Blessed are the poor

Blessed are the poor

In spirit.  During the era of Pope Francis, the focus has fallen on economic and material hardship and those causes for our suffering.  That can be expected.  If Pope Francis isn’t a liberation theologian, he’s clearly influenced by that particular school of thought.

Not that he fails to point out the spiritual, but if we’re not careful, we can begin to think that being poor is ever and always a bad thing.  It’s not, especially poor in spirit.  Of course the quandary has always been that we’re called to take care of the poor while being told the poor are blessed.  That’s poor, the physically poor, as in the Gospel of Luke.

At no time, however, are we told in the Gospels to eliminate poverty or keep people from being poor.  That’s noteworthy.  We’re merely called to take care of them.  Because the Gospel is, and always has been, the ultimate counter-cultural message.  While the world indulges in gimme, gimme, gimme; get, get, get, we’re called to a different framework for seeing life.

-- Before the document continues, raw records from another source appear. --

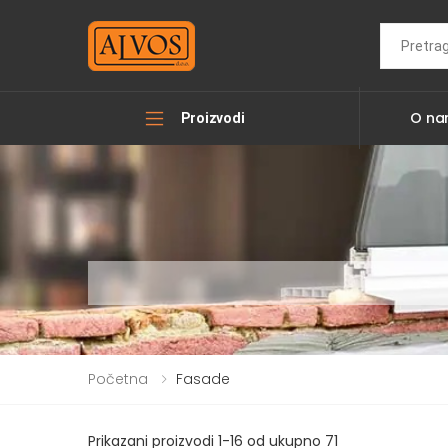
Search
O n
Proizvodi
Početna
Fasade
Prikazani proizvodi 1-16 od ukupno 71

Doing without can be OK.  It helps us get toward that other blessed poorness, and that’s the poor in spirit.  The Gospel of Matthew takes that approach.  Not that you can’t have a crap ton of money and power and be poor in spirit.  It’s just more difficult. After all, Jesus didn’t say it was impossible to get into heaven with wealth.  He said it was as easy a pulling a camel through the eye of a needle.